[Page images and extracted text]

————————

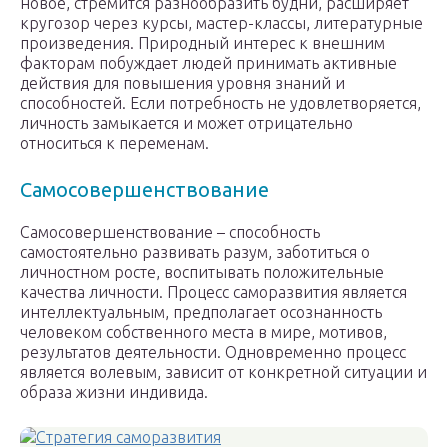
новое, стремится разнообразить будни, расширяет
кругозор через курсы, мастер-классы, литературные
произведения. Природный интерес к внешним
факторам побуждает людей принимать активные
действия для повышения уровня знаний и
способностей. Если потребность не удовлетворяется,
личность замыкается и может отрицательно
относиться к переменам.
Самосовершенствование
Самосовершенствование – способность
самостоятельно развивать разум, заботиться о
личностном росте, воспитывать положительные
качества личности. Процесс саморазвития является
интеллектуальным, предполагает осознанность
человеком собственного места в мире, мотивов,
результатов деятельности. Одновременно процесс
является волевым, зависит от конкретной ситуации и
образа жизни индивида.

————————

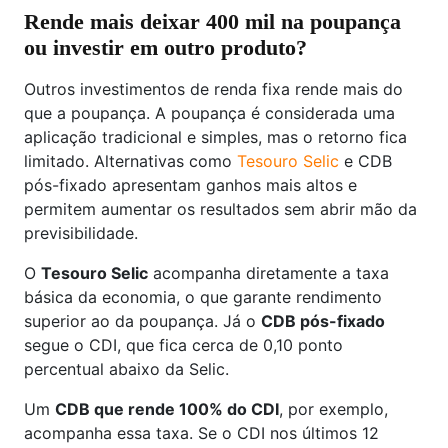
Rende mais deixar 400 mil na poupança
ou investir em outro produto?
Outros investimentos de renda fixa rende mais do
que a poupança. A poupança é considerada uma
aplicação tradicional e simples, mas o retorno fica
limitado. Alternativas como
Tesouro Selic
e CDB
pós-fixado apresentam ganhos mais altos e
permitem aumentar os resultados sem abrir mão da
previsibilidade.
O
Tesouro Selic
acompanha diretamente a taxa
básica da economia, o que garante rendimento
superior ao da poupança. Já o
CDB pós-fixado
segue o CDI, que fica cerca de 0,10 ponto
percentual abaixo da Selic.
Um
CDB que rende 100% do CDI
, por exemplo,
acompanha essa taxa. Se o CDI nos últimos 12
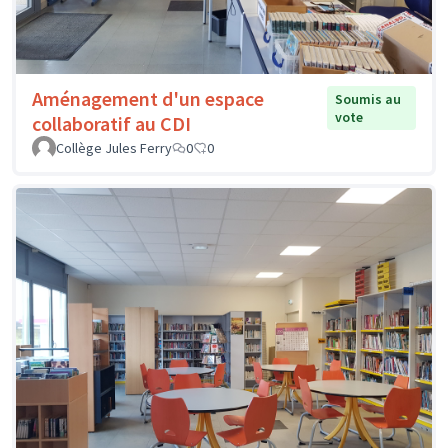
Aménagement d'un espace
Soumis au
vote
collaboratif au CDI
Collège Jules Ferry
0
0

————————

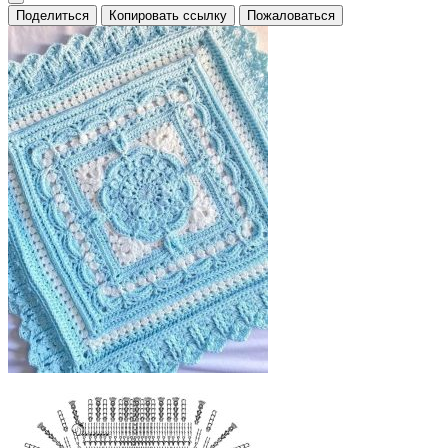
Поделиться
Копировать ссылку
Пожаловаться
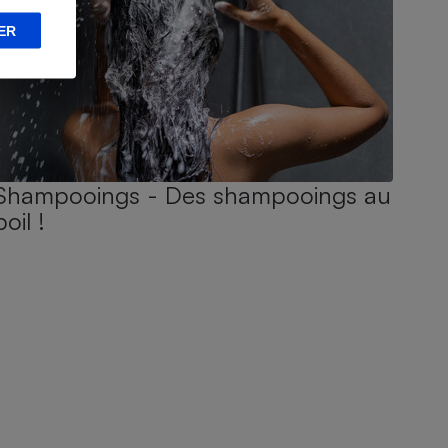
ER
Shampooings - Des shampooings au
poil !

————————

#### Your instructions
When you reach the line holding "качества личности. Процесс" in the records above, begin reproducing exactly, stop after the line holding "образа жизни индивида.", and output nothing else.

#### Exercise result
качества личности. Процесс саморазвития является
интеллектуальным, предполагает осознанность
человеком собственного места в мире, мотивов,
результатов деятельности. Одновременно процесс
является волевым, зависит от конкретной ситуации и
образа жизни индивида.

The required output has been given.